Home Lomba Blog KTF 2015 Sekilas Pandang di Kota London

Sekilas Pandang di Kota London

oleh

Look at the stars,

Look how they shine for you,

And everything you do,

Yeah, they were all yellow

(Yellow – by Coldplay)

DSC_0467

Puji Tuhan… Akhirnya aku menapaki kota ini. London. Mataku berbinar setiap melihat icon kota ini. Telingaku memberikan sinyal empat setiap mendengar namanya disebut. Ini adalah kota mimpiku sejak berusia 10 tahun. Rahasia yang kusimpan rapat sejak kecil dan tidak akan pernah aku ceritakan kepada siapapun sampai aku berhasil meraihnya. Aku malu kalau tidak berhasil. Semua mimpi ini berawal dari kesenanganku membaca Lima Sekawan (Enid Blyton), Malory Towers (Enid Blyton) dan Sherlock Holmes (Sir Arthur Conan Doyle).

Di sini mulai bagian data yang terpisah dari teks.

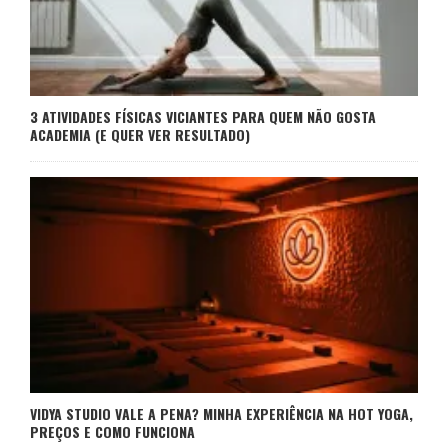
3 ATIVIDADES FÍSICAS VICIANTES PARA QUEM NÃO GOSTA
ACADEMIA (E QUER VER RESULTADO)
VIDYA STUDIO VALE A PENA? MINHA EXPERIÊNCIA NA HOT YOGA,
PREÇOS E COMO FUNCIONA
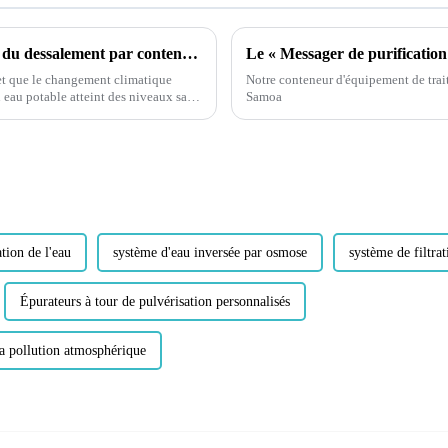
« Révolutionner la sécurité de l'eau : l'essor du dessalement par conteneurs pour un accès durable à l'eau »
Le « Messager de purification
 et que le changement climatique
Notre conteneur d'équipement de tra
 eau potable atteint des niveaux sans
Samoa
s en plus...
tion de l'eau
système d'eau inversée par osmose
système de filtrat
Épurateurs à tour de pulvérisation personnalisés
la pollution atmosphérique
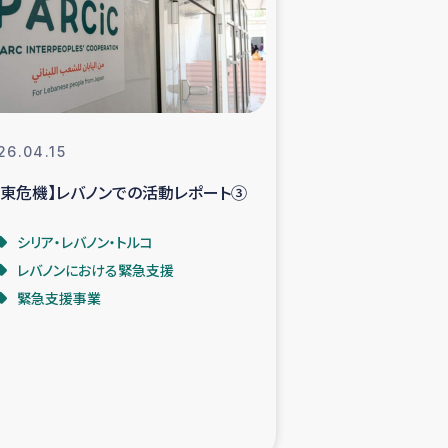
支援事業
NITAによる食品加工事業
26.04.15
中東危機】レバノンでの活動レポート③
島地震 緊急支援
シリア・レバノン・トルコ
ー緊急支援
レバノンにおける緊急支援
緊急支援事業
グローブ植林活動
おける緊急支援
・レバノン人への農業支援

Kota ini penuh dengan energi. Mobil-mobil lalu lalang dimalam hari serasa menghidupkan suara musik mereka dengan keras seakan ingin mengatakan pada dunia. Haiii… inilah musikku! Mana Musikmu? Loh, kok jadi seperti sebuah iklan di televisi. Musik mereka berdentum sangat keras dari dalam mobil sehingga badanku bergoyang ke kiri dan ke kanan sambil menggerakkan tanganku ke atas mengikuti alunan musik semi disko yang menempel di telingaku. Asyik sekali, aku terhanyut. Aku menikmati musik mereka.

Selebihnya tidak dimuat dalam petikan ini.